I am not a neuroscientist in the slightest and this is one of the things I would need to launch a serious investigation of when I launch a serious investigation, which I am not doing right now but which I agree is the highest launch-serious-investigation-priority once I have tried to figure out whether literally infinite positive and negative utility are relevant thanks to the existence of an afterlife.
”Some people live net negative lives and won’t off themselves because they think suicide is a net neutral decision. (infinite bad and infinite good possibility after death) I don’t see how them persisting is justification of net util.”
And this is why I attempted to clarify (possibly in another thread?) that I feel that similar patterns persisted in classical antiquity, back before Hell and Heaven were common beliefs.
OK, back to the specific chicken welfare question:
”They are killed after birth because they are deemed worthless. I don’t believe these were net util lives. I believe they were negative lives...”
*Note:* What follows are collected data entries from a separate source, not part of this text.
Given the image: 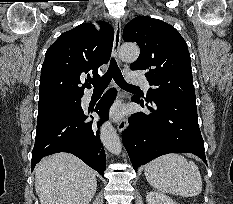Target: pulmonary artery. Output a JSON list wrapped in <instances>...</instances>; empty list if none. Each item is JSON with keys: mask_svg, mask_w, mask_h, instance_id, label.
Segmentation results:
<instances>
[{"mask_svg": "<svg viewBox=\"0 0 233 204\" xmlns=\"http://www.w3.org/2000/svg\"><path fill=\"white\" fill-rule=\"evenodd\" d=\"M128 81L131 84L141 85V86L145 87L146 89H149V87H150L148 81L141 75L129 74ZM89 97H90V95L86 96V98H89Z\"/></svg>", "mask_w": 233, "mask_h": 204, "instance_id": "e3ab8cb5", "label": "pulmonary artery"}]
</instances>
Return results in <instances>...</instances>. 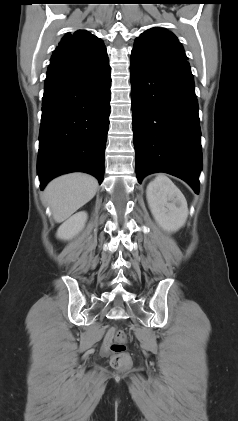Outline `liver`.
Wrapping results in <instances>:
<instances>
[{"instance_id":"obj_1","label":"liver","mask_w":238,"mask_h":421,"mask_svg":"<svg viewBox=\"0 0 238 421\" xmlns=\"http://www.w3.org/2000/svg\"><path fill=\"white\" fill-rule=\"evenodd\" d=\"M98 181L88 174L72 173L52 180L44 190L56 222H63L96 194Z\"/></svg>"}]
</instances>
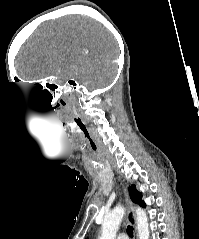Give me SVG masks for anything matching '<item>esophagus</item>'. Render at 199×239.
<instances>
[{
	"label": "esophagus",
	"mask_w": 199,
	"mask_h": 239,
	"mask_svg": "<svg viewBox=\"0 0 199 239\" xmlns=\"http://www.w3.org/2000/svg\"><path fill=\"white\" fill-rule=\"evenodd\" d=\"M125 196H126V205H127V219L128 221L132 224L134 228V235L135 238L137 237V226H136V218H135V213L133 209V205L128 197V193L126 188H124Z\"/></svg>",
	"instance_id": "esophagus-1"
}]
</instances>
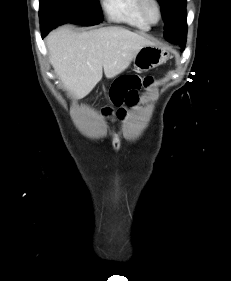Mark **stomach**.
<instances>
[{
	"label": "stomach",
	"mask_w": 231,
	"mask_h": 281,
	"mask_svg": "<svg viewBox=\"0 0 231 281\" xmlns=\"http://www.w3.org/2000/svg\"><path fill=\"white\" fill-rule=\"evenodd\" d=\"M169 53L164 48L155 45H147L141 48L133 58L136 71H148L165 63Z\"/></svg>",
	"instance_id": "obj_1"
}]
</instances>
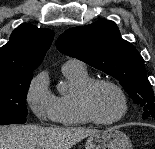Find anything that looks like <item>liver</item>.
<instances>
[{
    "label": "liver",
    "mask_w": 155,
    "mask_h": 149,
    "mask_svg": "<svg viewBox=\"0 0 155 149\" xmlns=\"http://www.w3.org/2000/svg\"><path fill=\"white\" fill-rule=\"evenodd\" d=\"M98 131L82 127L0 126V149H71L75 144Z\"/></svg>",
    "instance_id": "1"
}]
</instances>
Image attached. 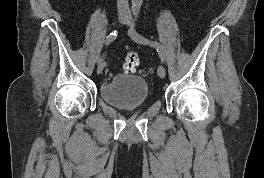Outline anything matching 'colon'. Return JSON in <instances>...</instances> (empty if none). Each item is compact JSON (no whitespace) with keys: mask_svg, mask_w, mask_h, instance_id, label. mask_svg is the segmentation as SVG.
<instances>
[{"mask_svg":"<svg viewBox=\"0 0 264 178\" xmlns=\"http://www.w3.org/2000/svg\"><path fill=\"white\" fill-rule=\"evenodd\" d=\"M139 65V56L135 52H128L125 55L123 62V70L126 73H134L136 71L137 66Z\"/></svg>","mask_w":264,"mask_h":178,"instance_id":"obj_1","label":"colon"}]
</instances>
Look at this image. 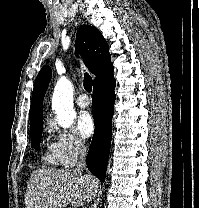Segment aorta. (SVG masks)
<instances>
[{
  "mask_svg": "<svg viewBox=\"0 0 199 208\" xmlns=\"http://www.w3.org/2000/svg\"><path fill=\"white\" fill-rule=\"evenodd\" d=\"M52 109L55 111L57 122L61 127L69 128L73 124L76 116L73 109V87L65 77L60 78L55 86Z\"/></svg>",
  "mask_w": 199,
  "mask_h": 208,
  "instance_id": "aorta-1",
  "label": "aorta"
}]
</instances>
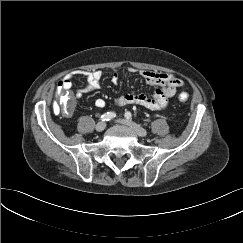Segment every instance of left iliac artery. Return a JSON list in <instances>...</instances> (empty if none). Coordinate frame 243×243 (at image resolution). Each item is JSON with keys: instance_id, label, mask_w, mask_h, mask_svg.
<instances>
[{"instance_id": "left-iliac-artery-1", "label": "left iliac artery", "mask_w": 243, "mask_h": 243, "mask_svg": "<svg viewBox=\"0 0 243 243\" xmlns=\"http://www.w3.org/2000/svg\"><path fill=\"white\" fill-rule=\"evenodd\" d=\"M125 117L128 119V120H131L132 119V114H131V112H126L125 113Z\"/></svg>"}]
</instances>
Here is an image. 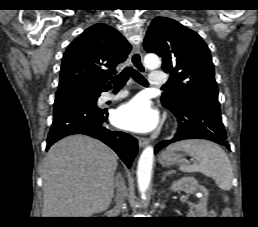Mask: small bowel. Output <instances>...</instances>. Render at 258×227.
Here are the masks:
<instances>
[{
  "label": "small bowel",
  "mask_w": 258,
  "mask_h": 227,
  "mask_svg": "<svg viewBox=\"0 0 258 227\" xmlns=\"http://www.w3.org/2000/svg\"><path fill=\"white\" fill-rule=\"evenodd\" d=\"M209 215H210V216H214V215H215V212H214L213 210H211V211L209 212Z\"/></svg>",
  "instance_id": "obj_1"
}]
</instances>
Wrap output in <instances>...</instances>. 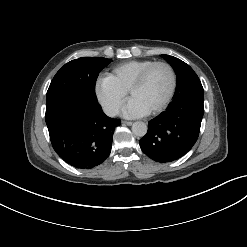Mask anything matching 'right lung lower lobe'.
Returning <instances> with one entry per match:
<instances>
[{
    "label": "right lung lower lobe",
    "instance_id": "right-lung-lower-lobe-1",
    "mask_svg": "<svg viewBox=\"0 0 247 247\" xmlns=\"http://www.w3.org/2000/svg\"><path fill=\"white\" fill-rule=\"evenodd\" d=\"M46 124L57 154L68 164L90 169L110 154L119 119L106 116L97 99L65 94L46 102Z\"/></svg>",
    "mask_w": 247,
    "mask_h": 247
}]
</instances>
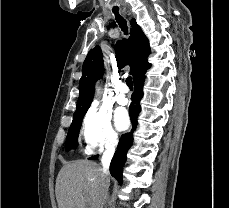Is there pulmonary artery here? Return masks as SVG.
Masks as SVG:
<instances>
[{"label":"pulmonary artery","instance_id":"pulmonary-artery-1","mask_svg":"<svg viewBox=\"0 0 229 208\" xmlns=\"http://www.w3.org/2000/svg\"><path fill=\"white\" fill-rule=\"evenodd\" d=\"M118 101L123 105L129 103L128 87L124 82L120 85V95L118 97Z\"/></svg>","mask_w":229,"mask_h":208}]
</instances>
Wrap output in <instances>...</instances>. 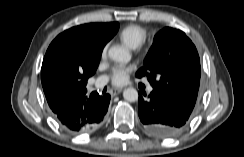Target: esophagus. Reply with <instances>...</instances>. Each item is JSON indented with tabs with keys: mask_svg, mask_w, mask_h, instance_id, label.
Returning <instances> with one entry per match:
<instances>
[{
	"mask_svg": "<svg viewBox=\"0 0 244 157\" xmlns=\"http://www.w3.org/2000/svg\"><path fill=\"white\" fill-rule=\"evenodd\" d=\"M122 90H123V87H121V88H115V89H112V90L110 91V94H111L112 96H115V95L119 94Z\"/></svg>",
	"mask_w": 244,
	"mask_h": 157,
	"instance_id": "obj_1",
	"label": "esophagus"
}]
</instances>
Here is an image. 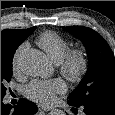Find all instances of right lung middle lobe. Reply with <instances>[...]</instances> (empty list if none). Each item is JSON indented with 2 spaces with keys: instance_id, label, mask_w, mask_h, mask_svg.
<instances>
[{
  "instance_id": "1",
  "label": "right lung middle lobe",
  "mask_w": 115,
  "mask_h": 115,
  "mask_svg": "<svg viewBox=\"0 0 115 115\" xmlns=\"http://www.w3.org/2000/svg\"><path fill=\"white\" fill-rule=\"evenodd\" d=\"M14 52L1 51V98L6 93L5 84L11 80L12 77V60Z\"/></svg>"
}]
</instances>
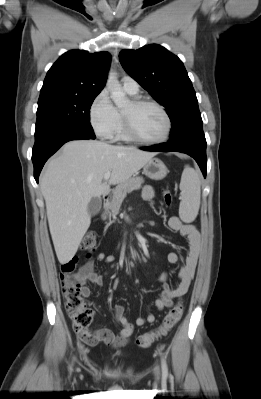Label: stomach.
<instances>
[{
	"label": "stomach",
	"instance_id": "obj_1",
	"mask_svg": "<svg viewBox=\"0 0 261 399\" xmlns=\"http://www.w3.org/2000/svg\"><path fill=\"white\" fill-rule=\"evenodd\" d=\"M143 173L150 179L161 180L167 175L168 170L160 159L152 158L144 165Z\"/></svg>",
	"mask_w": 261,
	"mask_h": 399
}]
</instances>
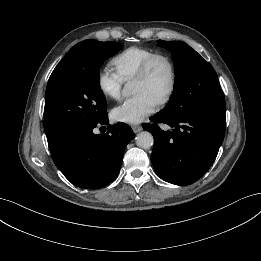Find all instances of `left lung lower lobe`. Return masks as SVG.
<instances>
[{"label":"left lung lower lobe","instance_id":"1","mask_svg":"<svg viewBox=\"0 0 261 261\" xmlns=\"http://www.w3.org/2000/svg\"><path fill=\"white\" fill-rule=\"evenodd\" d=\"M152 121L174 128L170 132L157 125L143 126L154 137L151 154L154 170L164 181L184 186L201 178L215 161L225 135L226 107L181 117L159 112Z\"/></svg>","mask_w":261,"mask_h":261}]
</instances>
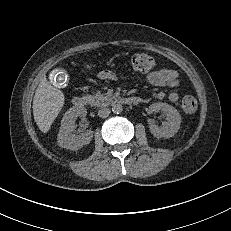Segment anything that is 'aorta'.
Here are the masks:
<instances>
[{
  "instance_id": "762f6f07",
  "label": "aorta",
  "mask_w": 231,
  "mask_h": 231,
  "mask_svg": "<svg viewBox=\"0 0 231 231\" xmlns=\"http://www.w3.org/2000/svg\"><path fill=\"white\" fill-rule=\"evenodd\" d=\"M123 110L122 105L120 103H114L112 105V112L115 114L121 113Z\"/></svg>"
}]
</instances>
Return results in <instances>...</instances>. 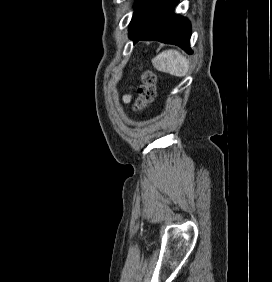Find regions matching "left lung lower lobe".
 Segmentation results:
<instances>
[{"instance_id": "obj_1", "label": "left lung lower lobe", "mask_w": 272, "mask_h": 282, "mask_svg": "<svg viewBox=\"0 0 272 282\" xmlns=\"http://www.w3.org/2000/svg\"><path fill=\"white\" fill-rule=\"evenodd\" d=\"M178 0H140L129 25V37L138 40H157L180 46L191 54L190 22L173 14Z\"/></svg>"}]
</instances>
I’m not sure if this helps, but I tend to think of comparing utilities across lifetimes as imagining serial reincarnation. Like, I-the-force-looking-out-from-behind-Bill-Friedman’s-eyes lives through each life in turn.
But, in that case, lifespan matters. Two days of good life is two days of good life; two days of bad life is two days of bad life. Living for 2000 days in one body seems to me equivalent to living in 2 days in 1,000 bodies, except for how it changes the goodness or badness of those days.
But in that case—I mean, I don’t actually know whether the male chicks’ lives are worth living, because I haven’t done the serious in-depth investigation required to know this, but if they were negative and female lives were positive, 7 years = 2556 days = each female outweighs 1278 males.
… But, also, I don’t know if female chickens’ lives are worth living! Or males! I do not know the answer and the investigation is on the queue.